Na escola das crianças pobres, entre os outros alunos, achava-se uma menina judia.

Era uma criança boa e viva, e a mais atilada de toda a classe. Mas tinha de ser excluída de uma aula: não podia tomar parte na lição de religião, porque a escola era cristã.

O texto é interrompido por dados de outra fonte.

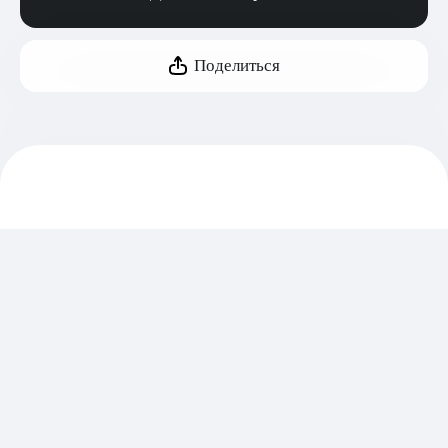
Поделиться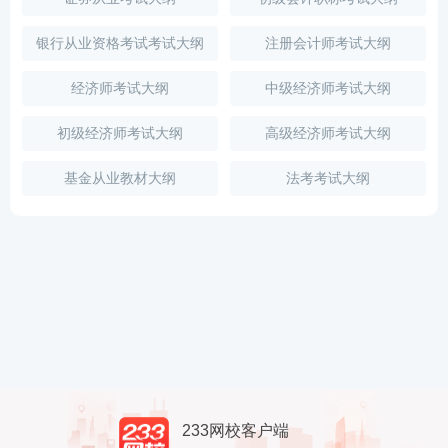
银行从业资格考试考试大纲
注册会计师考试大纲
经济师考试大纲
中级经济师考试大纲
初级经济师考试大纲
高级经济师考试大纲
基金从业教材大纲
法考考试大纲
233网校客户端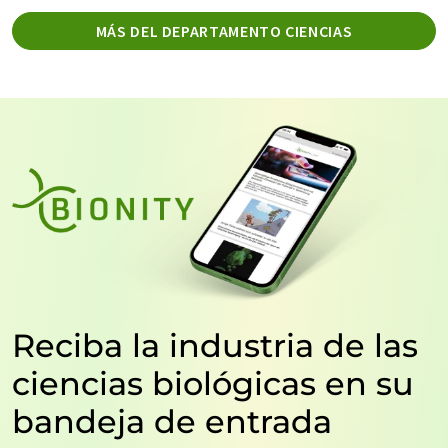
MÁS DEL DEPARTAMENTO CIENCIAS
Reciba la industria de las
ciencias biológicas en su
bandeja de entrada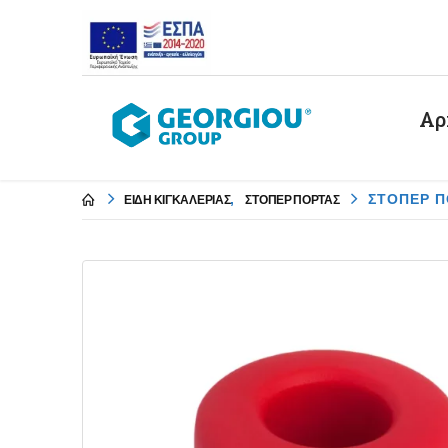
Αρ
,
ΣΤΟΠΕΡ Π
ΕΙΔΗ ΚΙΓΚΑΛΕΡΙΑΣ
ΣΤΟΠΕΡ ΠΟΡΤΑΣ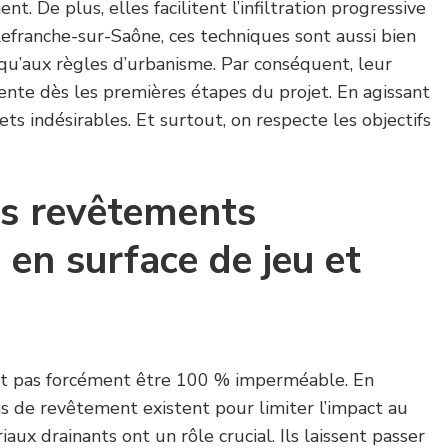
nt. De plus, elles facilitent l’infiltration progressive
llefranche-sur-Saône, ces techniques sont aussi bien
qu’aux règles d’urbanisme. Par conséquent, leur
nente dès les premières étapes du projet. En agissant
ets indésirables. Et surtout, on respecte les objectifs
es revêtements
en surface de jeu et
it pas forcément être 100 % imperméable. En
ons de revêtement existent pour limiter l’impact au
iaux drainants ont un rôle crucial. Ils laissent passer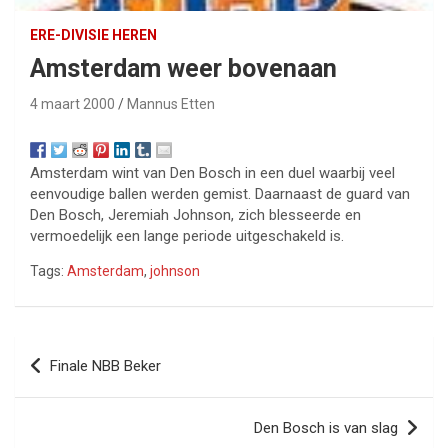
ERE-DIVISIE HEREN
Amsterdam weer bovenaan
4 maart 2000
Mannus Etten
Amsterdam wint van Den Bosch in een duel waarbij veel
eenvoudige ballen werden gemist. Daarnaast de guard van
Den Bosch, Jeremiah Johnson, zich blesseerde en
vermoedelijk een lange periode uitgeschakeld is.
Tags:
Amsterdam
,
johnson
Bericht
Finale NBB Beker
navigatie
Den Bosch is van slag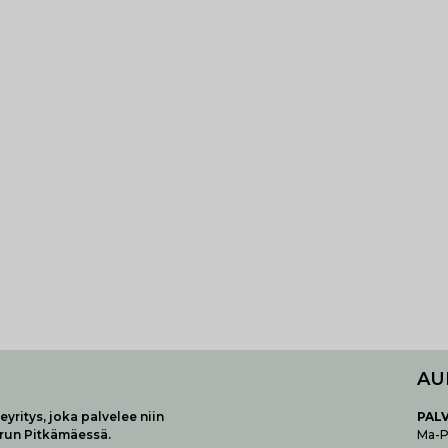
AU
yritys, joka palvelee niin
P
AL
urun Pitkämäessä.
Ma-Pe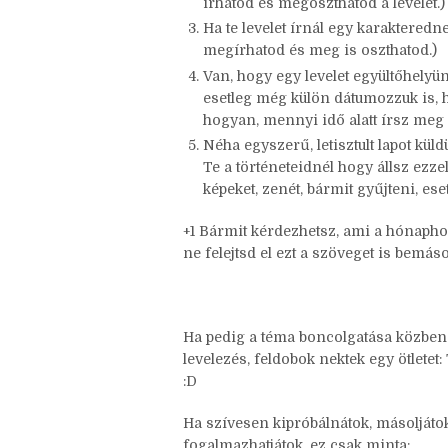
Szerepel-e bármelyik történetedben
Ha egy karaktered levelet írna nek
írhatod és megoszthatod a levelet.)
Ha te levelet írnál egy karakteredn
megírhatod és meg is oszthatod.)
Van, hogy egy levelet együltőhelyün
esetleg még külön dátumozzuk is, h
hogyan, mennyi idő alatt írsz meg 
Néha egyszerű, letisztult lapot küld
Te a történeteidnél hogy állsz ezze
képeket, zenét, bármit gyűjteni, es
+1 Bármit kérdezhetsz, ami a hónapho
ne felejtsd el ezt a szöveget is bemásol
Ha pedig a téma boncolgatása közben e
levelezés, feldobok nektek egy ötletet:
:D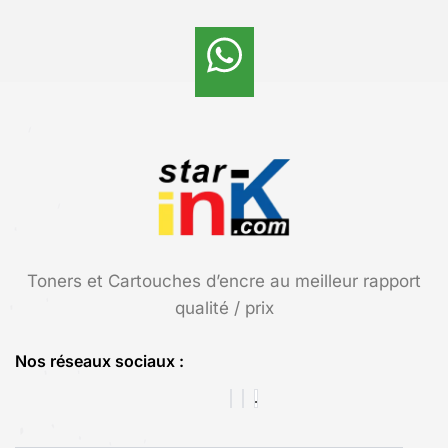
Toners et Cartouches d’encre au meilleur rapport
qualité / prix
Nos réseaux sociaux :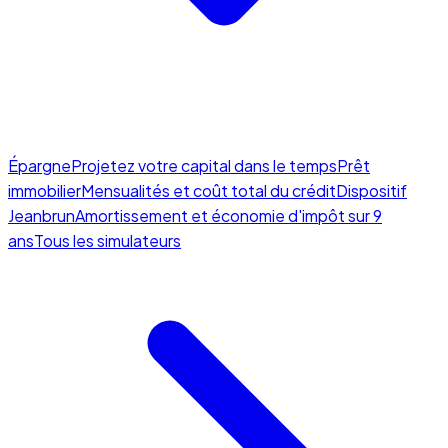
Épargne
Projetez votre capital dans le temps
Prêt
immobilier
Mensualités et coût total du crédit
Dispositif
Jeanbrun
Amortissement et économie d'impôt sur 9
ans
Tous les simulateurs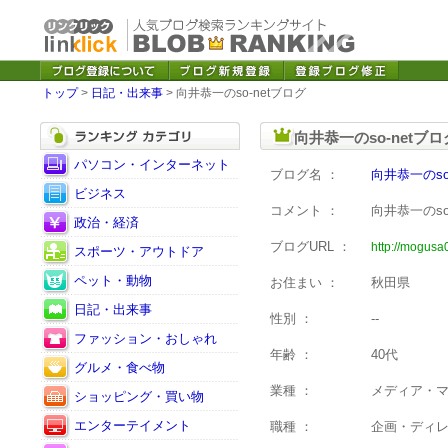
トップ
>
日記・出来事
> 向井恭一のso-netブログ
向井恭一のso-netブ
パソコン・インターネット
ブログ名 ：
向井恭一のso
ビジネス
コメント ：
向井恭一のs
政治・経済
ブログURL ：
http://mogusa0
スポーツ・アウトドア
ペット・動物
お住まい ：
秋田県
日記・出来事
性別 ：
--
ファッション・おしゃれ
年齢 ：
40代
グルメ・食べ物
業種 ：
メディア・
ショッピング・買い物
エンターテイメント
職種 ：
企画・ディ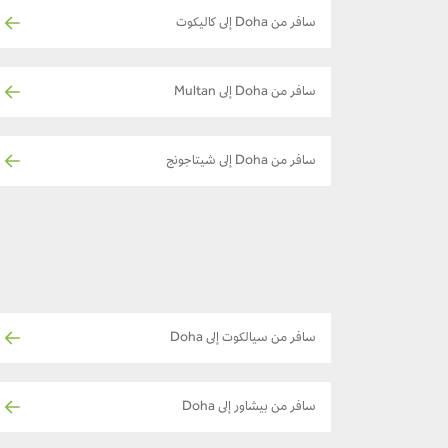
سافر من Doha إلى كاليكوت
سافر من Doha إلى Multan
سافر من Doha إلى شيتاجونج
سافر من سيالكوت إلى Doha
سافر من بيشاور إلى Doha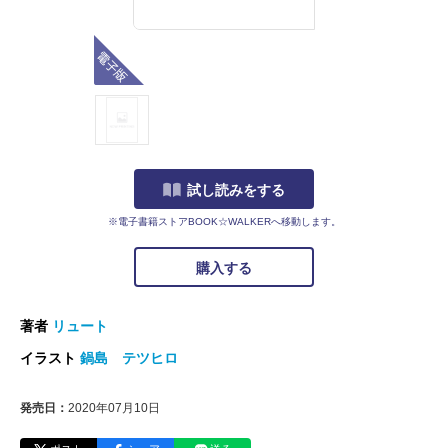
電子版
試し読みをする
※電子書籍ストアBOOK☆WALKERへ移動します。
購入する
著者
リュート
イラスト
鍋島 テツヒロ
発売日：
2020年07月10日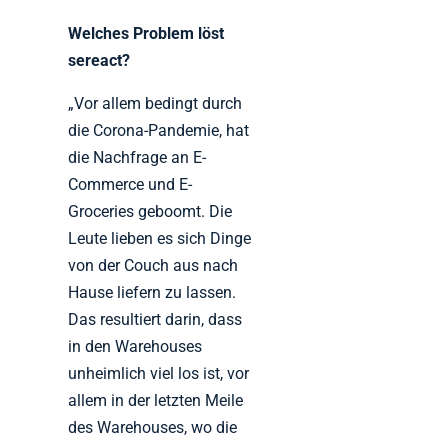
Welches Problem löst
sereact?
„Vor allem bedingt durch
die Corona-Pandemie, hat
die Nachfrage an E-
Commerce und E-
Groceries geboomt. Die
Leute lieben es sich Dinge
von der Couch aus nach
Hause liefern zu lassen.
Das resultiert darin, dass
in den Warehouses
unheimlich viel los ist, vor
allem in der letzten Meile
des Warehouses, wo die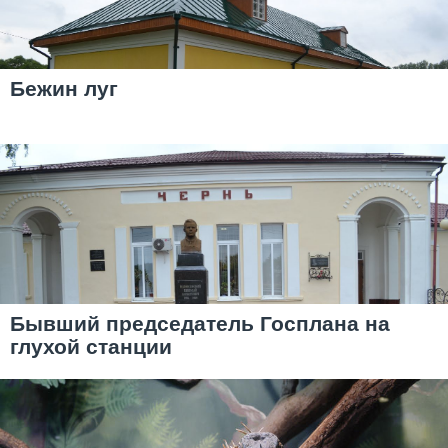
Бежин луг
Бывший председатель Госплана на
глухой станции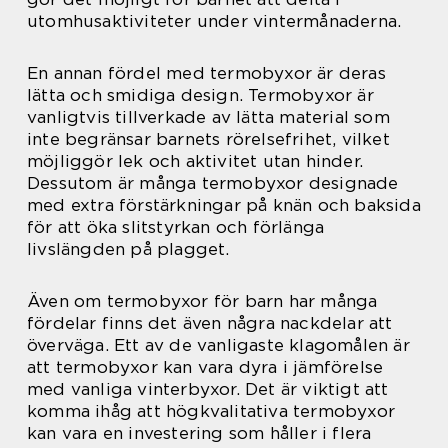
utomhusaktiviteter under vintermånaderna.
En annan fördel med termobyxor är deras
lätta och smidiga design. Termobyxor är
vanligtvis tillverkade av lätta material som
inte begränsar barnets rörelsefrihet, vilket
möjliggör lek och aktivitet utan hinder.
Dessutom är många termobyxor designade
med extra förstärkningar på knän och baksida
för att öka slitstyrkan och förlänga
livslängden på plagget.
Även om termobyxor för barn har många
fördelar finns det även några nackdelar att
överväga. Ett av de vanligaste klagomålen är
att termobyxor kan vara dyra i jämförelse
med vanliga vinterbyxor. Det är viktigt att
komma ihåg att högkvalitativa termobyxor
kan vara en investering som håller i flera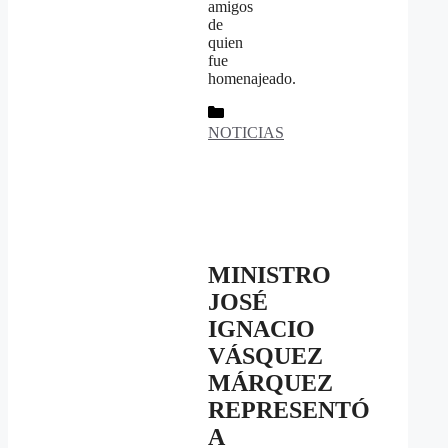
amigos
de
quien
fue
homenajeado.
Categorías
NOTICIAS
MINISTRO
JOSÉ
IGNACIO
VÁSQUEZ
MÁRQUEZ
REPRESENTÓ
A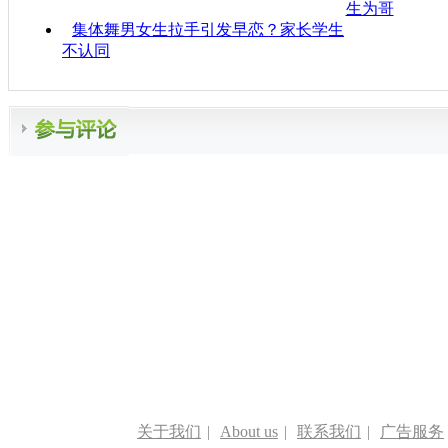
生为哥
集体舞男女生拉手引发早恋？家长学生
不认同
关于我们
|
About us
|
联系我们
|
广告服务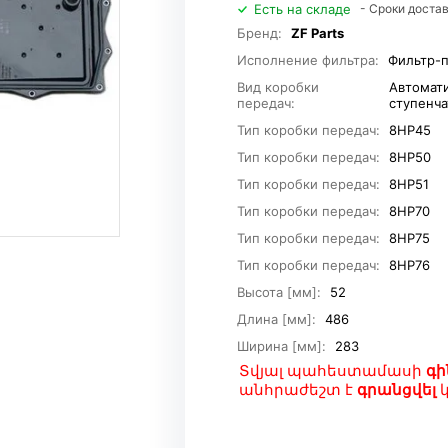
Есть на складе
- Сроки достав
Бренд:
ZF Parts
Исполнение фильтра:
Фильтр-
Вид коробки
Автомати
передач:
ступенча
Тип коробки передач:
8HP45
Тип коробки передач:
8HP50
Тип коробки передач:
8HP51
Тип коробки передач:
8HP70
Тип коробки передач:
8HP75
Тип коробки передач:
8HP76
Высота [мм]:
52
Длина [мм]:
486
Ширина [мм]:
283
Տվյալ պահեստամասի
գի
անհրաժեշտ է
գրանցվել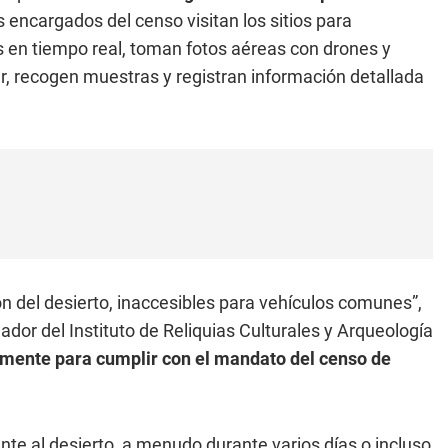
 encargados del censo visitan los sitios para
s en tiempo real, toman fotos aéreas con drones y
r, recogen muestras y registran información detallada
ón del desierto, inaccesibles para vehículos comunes”,
ador del Instituto de Reliquias Culturales y Arqueología
mente para cumplir con el mandato del censo de
e al desierto, a menudo durante varios días o incluso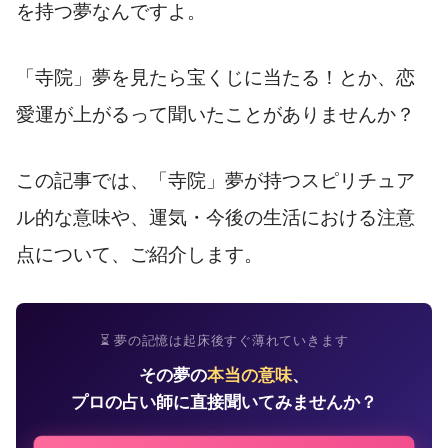
を持つ夢なんですよ。
「寺院」夢を見たら宝くじに当たる！とか、恋
愛運が上がるって聞いたことがありませんか？
この記事では、「寺院」夢が持つスピリチュア
ル的な意味や、運気・今後の生活における注意
点について、ご紹介します。
⏳ 夢の記憶は起床後すぐ薄れていきます
その夢の
本当の意味
、
プロの占い師に直接聞いてみませんか？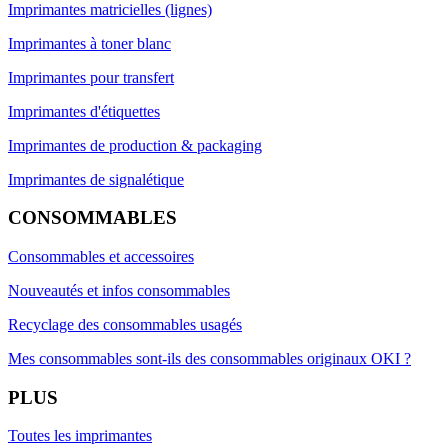
Imprimantes matricielles (lignes)
Imprimantes à toner blanc
Imprimantes pour transfert
Imprimantes d'étiquettes
Imprimantes de production & packaging
Imprimantes de signalétique
CONSOMMABLES
Consommables et accessoires
Nouveautés et infos consommables
Recyclage des consommables usagés
Mes consommables sont-ils des consommables originaux OKI ?
PLUS
Toutes les imprimantes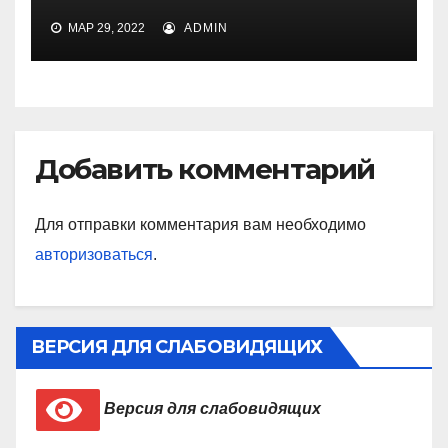
МАР 29, 2022
ADMIN
Добавить комментарий
Для отправки комментария вам необходимо
авторизоваться
.
ВЕРСИЯ ДЛЯ СЛАБОВИДЯЩИХ
Версия для слабовидящих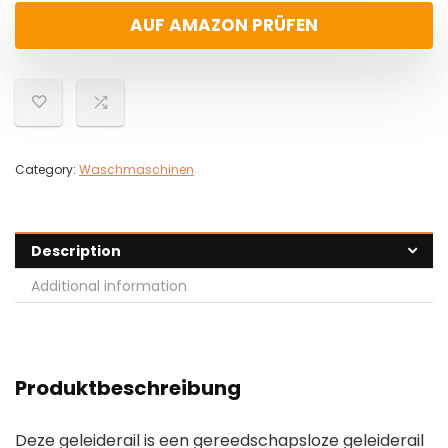
AUF AMAZON PRÜFEN
Category:
Waschmaschinen
Description
Additional information
Produktbeschreibung
Deze geleiderail is een gereedschapsloze geleiderail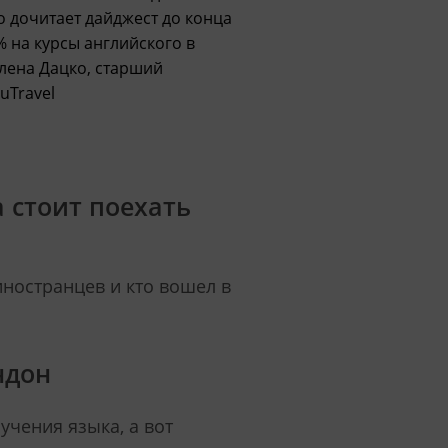
о дочитает дайджест до конца
% на курсы английского в
Елена Дацко, старший
uTravel
 стоит поехать
иностранцев и кто вошел в
ндон
учения языка, а вот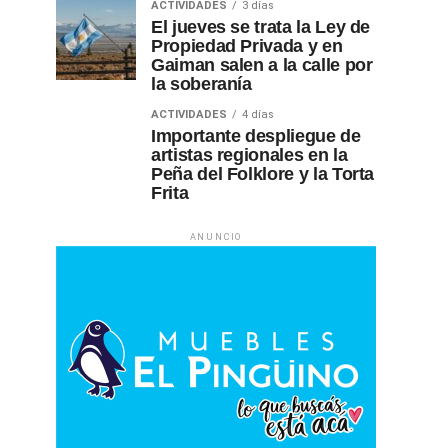
ACTIVIDADES
3 días
El jueves se trata la Ley de
Propiedad Privada y en
Gaiman salen a la calle por
la soberanía
ACTIVIDADES
4 días
Importante despliegue de
artistas regionales en la
Peña del Folklore y la Torta
Frita
ANUNCIO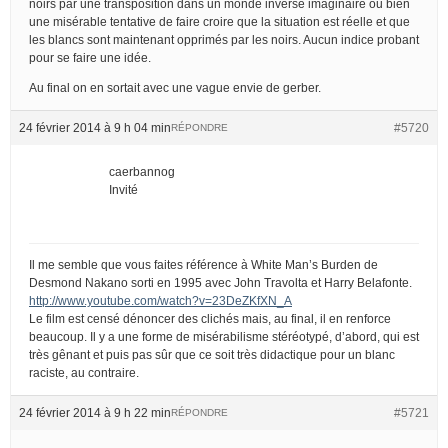
noirs par une transposition dans un monde inversé imaginaire ou bien
une misérable tentative de faire croire que la situation est réelle et que
les blancs sont maintenant opprimés par les noirs. Aucun indice probant
pour se faire une idée.
Au final on en sortait avec une vague envie de gerber.
24 février 2014 à 9 h 04 min
#5720
RÉPONDRE
caerbannog
Invité
Il me semble que vous faites référence à White Man’s Burden de
Desmond Nakano sorti en 1995 avec John Travolta et Harry Belafonte.
http://www.youtube.com/watch?v=23DeZKfXN_A
Le film est censé dénoncer des clichés mais, au final, il en renforce
beaucoup. Il y a une forme de misérabilisme stéréotypé, d’abord, qui est
très gênant et puis pas sûr que ce soit très didactique pour un blanc
raciste, au contraire.
24 février 2014 à 9 h 22 min
#5721
RÉPONDRE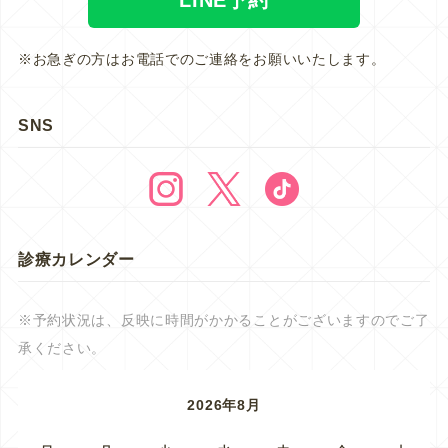
※お急ぎの方はお電話でのご連絡をお願いいたします。
SNS
診療カレンダー
※予約状況は、反映に時間がかかることがございますのでご了
承ください。
2026年8月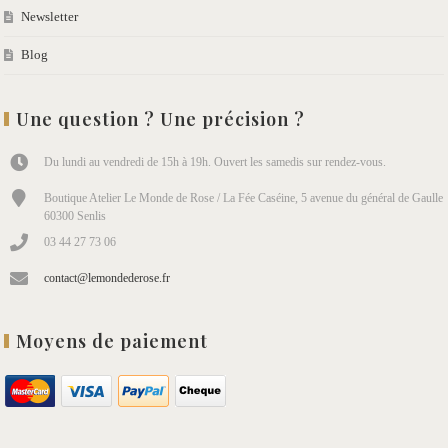
Newsletter
Blog
Une question ? Une précision ?
Du lundi au vendredi de 15h à 19h. Ouvert les samedis sur rendez-vous.
Boutique Atelier Le Monde de Rose / La Fée Caséine, 5 avenue du général de Gaulle
60300 Senlis
03 44 27 73 06
contact@lemondederose.fr
Moyens de paiement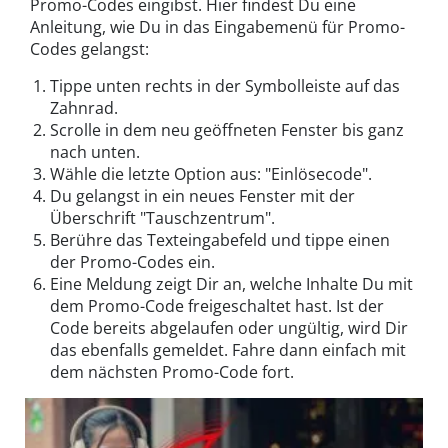
Promo-Codes eingibst. Hier findest Du eine
Anleitung, wie Du in das Eingabemenü für Promo-
Codes gelangst:
Tippe unten rechts in der Symbolleiste auf das
Zahnrad.
Scrolle in dem neu geöffneten Fenster bis ganz
nach unten.
Wähle die letzte Option aus: "Einlösecode".
Du gelangst in ein neues Fenster mit der
Überschrift "Tauschzentrum".
Berühre das Texteingabefeld und tippe einen
der Promo-Codes ein.
Eine Meldung zeigt Dir an, welche Inhalte Du mit
dem Promo-Code freigeschaltet hast. Ist der
Code bereits abgelaufen oder ungültig, wird Dir
das ebenfalls gemeldet. Fahre dann einfach mit
dem nächsten Promo-Code fort.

Durante aquela aula podia ela abrir o seu compêndio de geografia, ou resolver o problema do dia seguinte. Mas terminado este, e sabida também a lição de geografia, deixava o livro aberto e punha-se a escutar. Ouvia, silenciosa, as palavras do professor cristão; e ele não tardou em notar que ela prestava mais atenção do que as outras crianças.

– Lê o teu livro, Sara – disse um dia o professor com voz branda, mas firme.

Contudo os olhos da menina, aqueles olhos pretos, tão brilhantes, continuavam fixos nele. E quando um dia lhe fêz uma pergunta, viu que Sara sabia responder melhor do que todas as outras. Ela ouvira, entendera, e gravara profundamente no coração tudo quanto êle dissera.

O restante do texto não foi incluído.